YOLO has potential for future applications in 3D object detection, healthcare for early disease detection, and Edge AI - deploying lightweight YOLO models on mobile and IOT devices. Overall, there is a tradeoff involving speed and accuracy, generalization is important, and improvement in this domain is continuous.

This paper introduced YOLO, a unified model for object detection. It has simple construction and is trained directly on full images. Fast-YOLO, a variant of YOLO, is the fastest general purpose object detector. YOLO is best used on real time object detection. YOLO is ideal for applications which require fast and robust object detection.

Q&A:

Question: Obiora asked what exactly the difference is between R-CNN and YOLO when it comes to classification.

Answer: The presenter responded that YOLO performs object localization and classification simultaneously within the same neural network, while R-CNN is a two-stage detector which first generates region proposals, then performs feature extraction and classification.

Question: I asked why they only trained DPM on the 2007 Pascal data set while YOLO and Fast YOLO was trained on the 2007 and 2012 Pascal data sets?

Answer: The presenter responded by saying the datasets have different data, and likely the data within the 2012 dataset was not usable with the DPM approaches due to the dataset being too complex or not having the fields that the DPM approach requires.

Question: Aleksandar asked if all data in the dataset needs to be classified before training?

Answer: The presenter responded by mentioning the datasets always have the ground truth included within, so a given model can train effectively.

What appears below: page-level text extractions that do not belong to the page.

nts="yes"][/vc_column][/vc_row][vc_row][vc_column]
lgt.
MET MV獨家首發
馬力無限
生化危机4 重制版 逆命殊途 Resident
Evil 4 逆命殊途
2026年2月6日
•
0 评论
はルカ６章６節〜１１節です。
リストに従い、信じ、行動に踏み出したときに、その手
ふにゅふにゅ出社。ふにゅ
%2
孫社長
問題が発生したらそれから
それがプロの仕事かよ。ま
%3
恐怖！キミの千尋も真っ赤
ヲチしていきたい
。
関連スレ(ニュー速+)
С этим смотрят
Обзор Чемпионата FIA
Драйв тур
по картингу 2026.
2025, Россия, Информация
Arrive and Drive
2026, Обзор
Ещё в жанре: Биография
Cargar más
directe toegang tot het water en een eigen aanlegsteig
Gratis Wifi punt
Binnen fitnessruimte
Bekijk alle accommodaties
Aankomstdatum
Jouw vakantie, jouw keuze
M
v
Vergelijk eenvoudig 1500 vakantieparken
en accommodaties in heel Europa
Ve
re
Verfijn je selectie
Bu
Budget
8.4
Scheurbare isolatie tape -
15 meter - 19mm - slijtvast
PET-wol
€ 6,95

Question: The professor asked if the grid that YOLO uses can be freely set by the user.

Answer: The presenter responded by mentioning 7x7 is the standard, but Bassel mentioned the fact that the paper labels the grid size as SxS, so likely S is a configurable parameter.

Discussion:

Students divided into two discussion groups: Aleksandar & Bassel, and Obiora & myself.

Question 1: Would you rather have a security camera powered by YOLO, which is super fast but sometimes inaccurate, or a slow but highly precise system? Where do you draw the line between speed and accuracy in real-world applications?

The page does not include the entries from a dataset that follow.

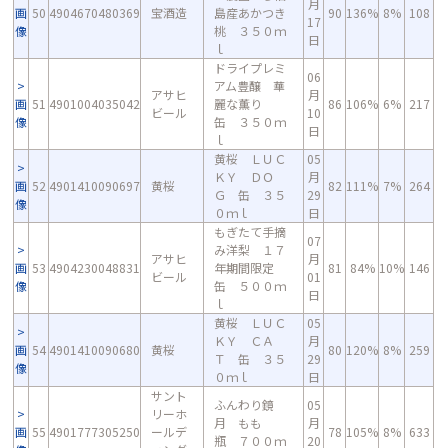
月
画
50
4904670480369
宝酒造
島産あかつき
90
136%
8%
108
17
像
桃 ３５０ｍ
日
ｌ
ドライプレミ
06
アム豊醸 華
アサヒ
月
画
51
4901004035042
麗な薫り
86
106%
6%
217
ビール
10
像
缶 ３５０ｍ
日
ｌ
黄桜 ＬＵＣ
05
ＫＹ ＤＯ
月
画
52
4901410090697
黄桜
82
111%
7%
264
Ｇ 缶 ３５
29
像
０ｍｌ
日
もぎたて手摘
07
み洋梨 １７
アサヒ
月
画
53
4904230048831
年期間限定
81
84%
10%
146
ビール
01
像
缶 ５００ｍ
日
ｌ
黄桜 ＬＵＣ
05
ＫＹ ＣＡ
月
画
54
4901410090680
黄桜
80
120%
8%
259
Ｔ 缶 ３５
29
像
０ｍｌ
日
サント
ふんわり鏡
05
リーホ
月 もも
月
画
55
4901777305250
ールデ
78
105%
8%
633
瓶 ７００ｍ
20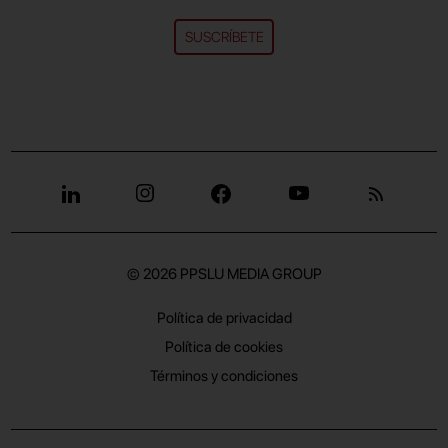
SUSCRÍBETE
© 2026
PPSLU MEDIA GROUP
Política de privacidad
Política de cookies
Términos y condiciones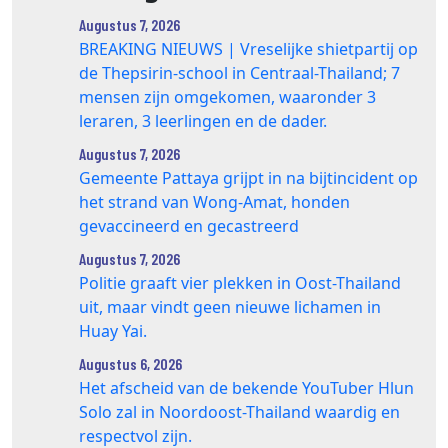
Augustus 7, 2026
BREAKING NIEUWS | Vreselijke shietpartij op
de Thepsirin-school in Centraal-Thailand; 7
mensen zijn omgekomen, waaronder 3
leraren, 3 leerlingen en de dader.
Augustus 7, 2026
Gemeente Pattaya grijpt in na bijtincident op
het strand van Wong‑Amat, honden
gevaccineerd en gecastreerd
Augustus 7, 2026
Politie graaft vier plekken in Oost-Thailand
uit, maar vindt geen nieuwe lichamen in
Huay Yai.
Augustus 6, 2026
Het afscheid van de bekende YouTuber Hlun
Solo zal in Noordoost-Thailand waardig en
respectvol zijn.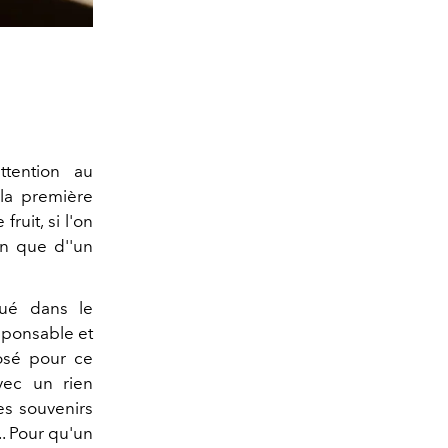
attention au
 la première
fruit, si l'on
on que d''un
tué dans le
sponsable et
osé pour ce
avec un rien
es souvenirs
.. Pour qu'un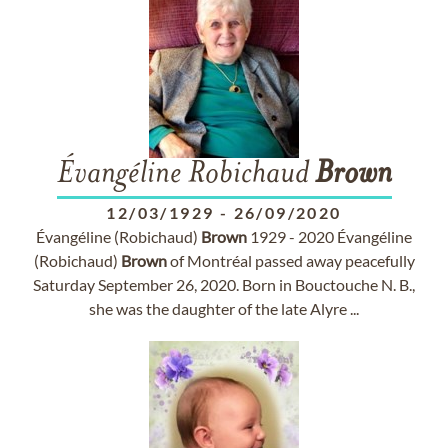
Évangéline Robichaud
Brown
12/03/1929
-
26/09/2020
Évangéline (Robichaud)
Brown
1929 - 2020 Évangéline
(Robichaud)
Brown
of Montréal passed away peacefully
Saturday September 26, 2020. Born in Bouctouche N. B.,
she was the daughter of the late Alyre ...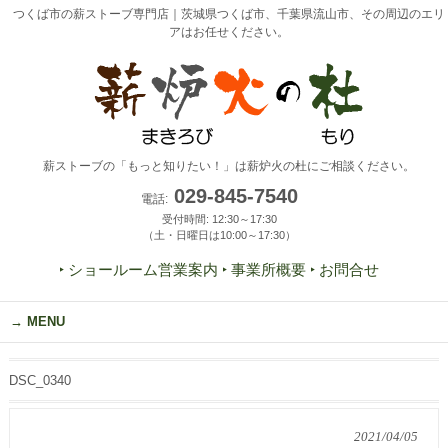
つくば市の薪ストーブ専門店｜茨城県つくば市、千葉県流山市、その周辺のエリ
アはお任せください。
薪ストーブの「もっと知りたい！」は薪炉火の杜にご相談ください。
029-845-7540
電話:
受付時間: 12:30～17:30
（土・日曜日は10:00～17:30）
‣ ショールーム営業案内
‣ 事業所概要
‣ お問合せ
MENU
DSC_0340
2021/04/05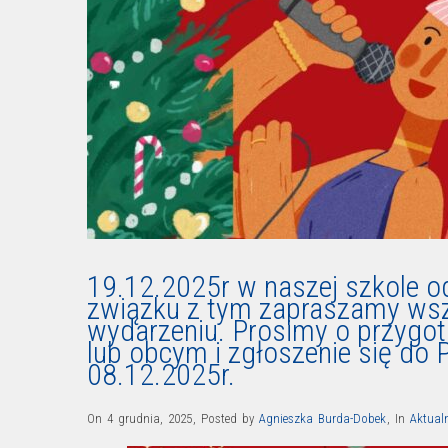
19.12.2025r w naszej szkole o
związku z tym zapraszamy wsz
wydarzeniu. Prosimy o przygo
lub obcym i zgłoszenie się do 
08.12.2025r.
On 4 grudnia, 2025
,
Posted by
Agnieszka Burda-Dobek
,
In
Aktual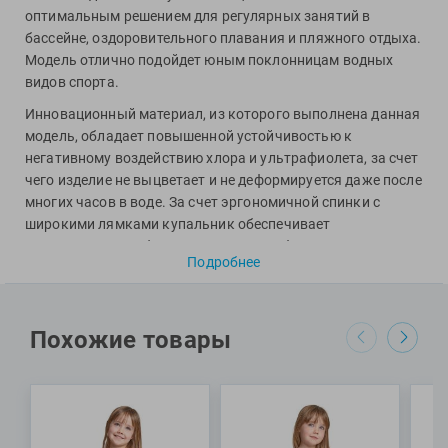
Фитосила
оптимальным решением для регулярных занятий в
бассейне, оздоровительного плавания и пляжного отдыха.
Модель отлично подойдет юным поклонницам водных
видов спорта.
Инновационный материал, из которого выполнена данная
модель, обладает повышенной устойчивостью к
негативному воздействию хлора и ультрафиолета, за счет
чего изделие не выцветает и не деформируется даже после
многих часов в воде. За счет эргономичной спинки с
широкими лямками купальник обеспечивает
максимально стабильную посадку по фигуре.
Подробнее
Специалисты Proswim рекомендуют купальник V Back
Panel Jr от бренда Arena девочкам для тренировок в
бассейне и пляжного отдыха.
Похожие товары
МАТЕРИАЛЫ: 82% полиэстер, 18% эластан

Obiora: We discussed that for security reasons it is better to combine the two approaches. Using YOLO to detect if something is suspicious, we can then apply slower models such as R-CNN after the fact to gain better understanding from further analysis.

Aleksandar: Agreed that a combination of the two approaches is for the best in this scenario.

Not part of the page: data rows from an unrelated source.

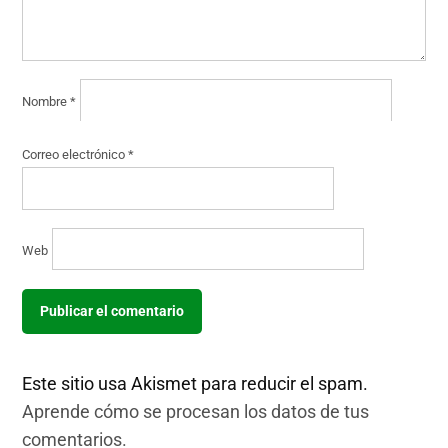
Nombre
*
Correo electrónico
*
Web
Este sitio usa Akismet para reducir el spam.
Aprende cómo se procesan los datos de tus
comentarios.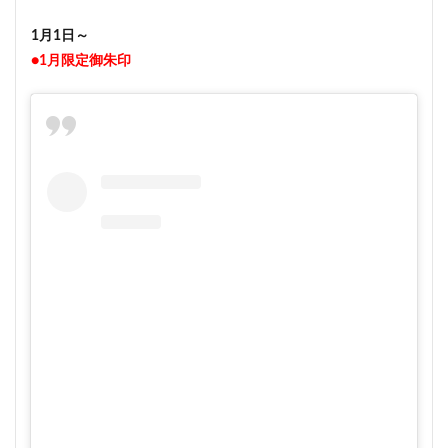
1月1日～
●1月限定御朱印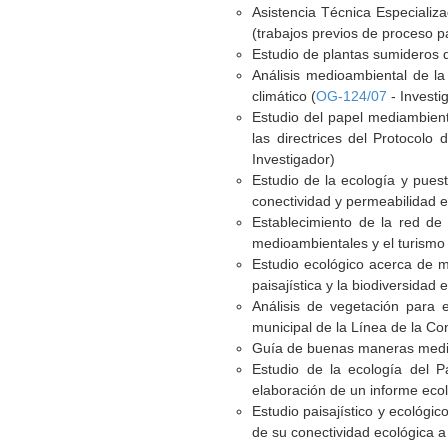
Asistencia Técnica Especializa
(trabajos previos de proceso pa
Estudio de plantas sumideros 
Análisis medioambiental de la
climático (
OG-124/07
- Investi
Estudio del papel mediambient
las directrices del Protocol
Investigador)
Estudio de la ecología y pues
conectividad y permeabilidad eco
Establecimiento de la red de
medioambientales y el turismo 
Estudio ecológico acerca de m
paisajística y la biodiversidad
Análisis de vegetación para 
municipal de la Línea de la Co
Guía de buenas maneras medioa
Estudio de la ecología del P
elaboración de un informe ecol
Estudio paisajístico y ecológic
de su conectividad ecológica a 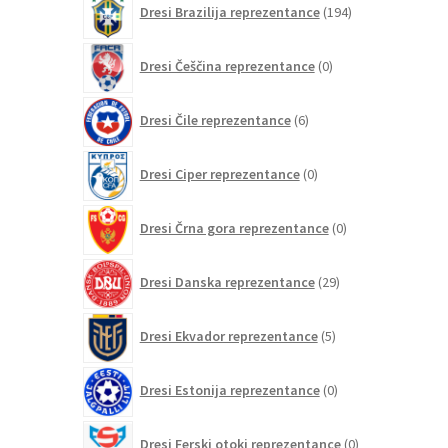
Dresi Brazilija reprezentance
194
izdelkov
0
Dresi Češčina reprezentance
0
izdelkov
6
Dresi Čile reprezentance
6
izdelkov
0
Dresi Ciper reprezentance
0
izdelkov
0
Dresi Črna gora reprezentance
0
izdelkov
29
Dresi Danska reprezentance
29
izdelkov
5
Dresi Ekvador reprezentance
5
izdelkov
0
Dresi Estonija reprezentance
0
izdelkov
0
Dresi Ferski otoki reprezentance
0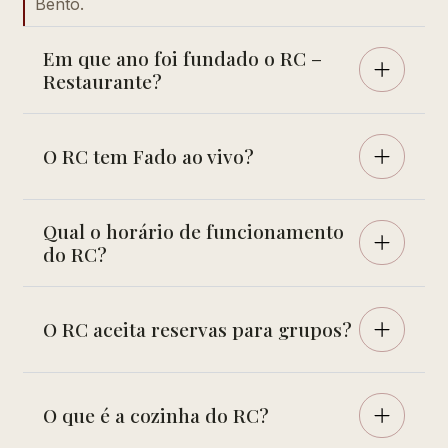
Bento.
Em que ano foi fundado o RC –
Restaurante?
O RC tem Fado ao vivo?
Qual o horário de funcionamento
do RC?
O RC aceita reservas para grupos?
O que é a cozinha do RC?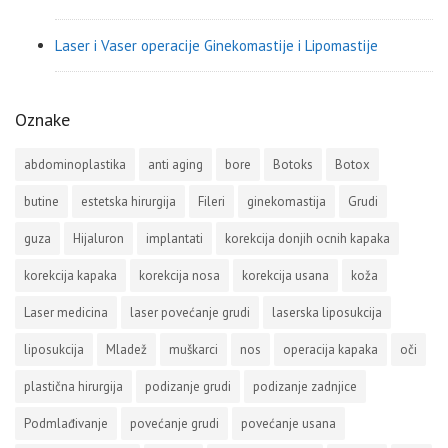
Laser i Vaser operacije Ginekomastije i Lipomastije
Oznake
abdominoplastika
anti aging
bore
Botoks
Botox
butine
estetska hirurgija
Fileri
ginekomastija
Grudi
guza
Hijaluron
implantati
korekcija donjih ocnih kapaka
korekcija kapaka
korekcija nosa
korekcija usana
koža
Laser medicina
laser povećanje grudi
laserska liposukcija
liposukcija
Mladež
muškarci
nos
operacija kapaka
oči
plastična hirurgija
podizanje grudi
podizanje zadnjice
Podmlađivanje
povećanje grudi
povećanje usana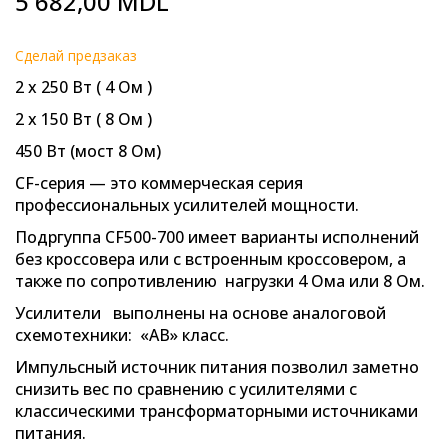
5 682,00 MDL
to
the
beginning
Cделай предзаказ
of
2 х 250 Вт ( 4 Ом )
the
images
2 х 150 Вт ( 8 Ом )
gallery
450 Вт (мост 8 Ом)
СF-серия — это коммерческая серия
профессиональных усилителей мощности.
Подргуппа CF500-700 имеет варианты исполнений
без кроссовера или с встроенным кроссовером, а
также по сопротивлению нагрузки 4 Ома или 8 Ом.
Усилители выполнены на основе аналоговой
схемотехники: «AB» класс.
Импульсный источник питания позволил заметно
снизить вес по сравнению с усилителями с
классическими трансформаторными источниками
питания.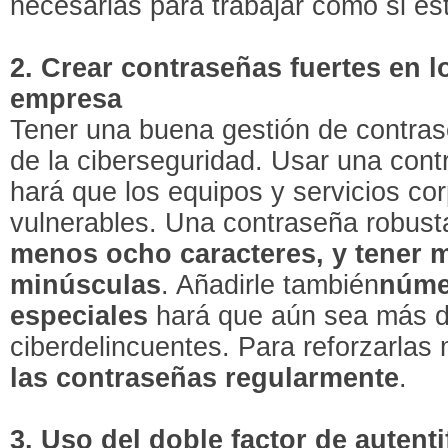
necesarias para trabajar como si est
2. Crear contraseñas fuertes en l
empresa
Tener una buena gestión de contras
de la ciberseguridad. Usar una contr
hará que los equipos y servicios co
vulnerables. Una contraseña robust
menos ocho caracteres, y tener 
minúsculas
. Añadirle también
núme
especiales
hará que aún sea más dif
ciberdelincuentes. Para reforzarlas 
las contraseñas regularmente
.
3. Uso del doble factor de autenti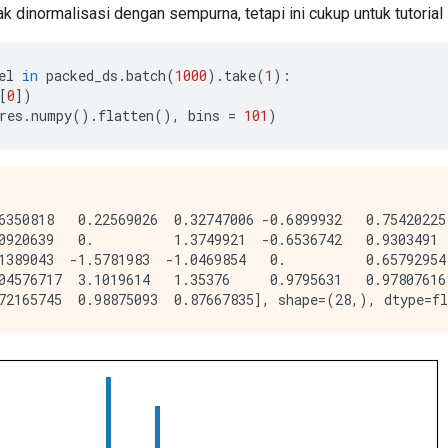
dak dinormalisasi dengan sempurna, tetapi ini cukup untuk tutorial i
el 
in
 packed_ds
.
batch
(
1000
).
take
(
1
):
[
0
])
res
.
numpy
().
flatten
(),
 bins 
=
101
)
6350818   0.22569026  0.32747006 -0.6899932   0.75420225

0920639   0.          1.3749921  -0.6536742   0.9303491

1389043  -1.5781983  -1.0469854   0.          0.65792954

04576717  3.1019614   1.35376     0.9795631   0.97807616
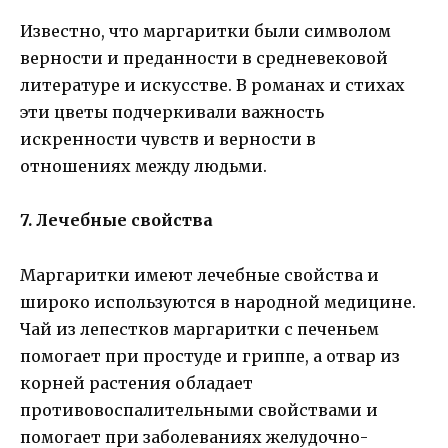
Известно, что маргаритки были символом
верности и преданности в средневековой
литературе и искусстве. В романах и стихах
эти цветы подчеркивали важность
искренности чувств и верности в
отношениях между людьми.
7. Лечебные свойства
Маргаритки имеют лечебные свойства и
широко используются в народной медицине.
Чай из лепестков маргаритки с печеньем
помогает при простуде и гриппе, а отвар из
корней растения обладает
противовоспалительными свойствами и
помогает при заболеваниях желудочно-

Question 2: Extreme conditions like fog, rain, and poor lighting often hinder YOLO's accuracy. Should we accept these limitations, or should we integrate additional sensors like LiDAR and thermal cameras at the cost of increased system complexity? What trade-offs should be considered when enhancing YOLO for difficult environments?

Me: Cutting costs is more likely to be the limiting factor as to why a large variety of sensors aren't supplied in vehicles, instead of the increase in system complexity being the limiting factor.

Aleksandar: Having a variety of sensors is important to ensure that the system is more robust.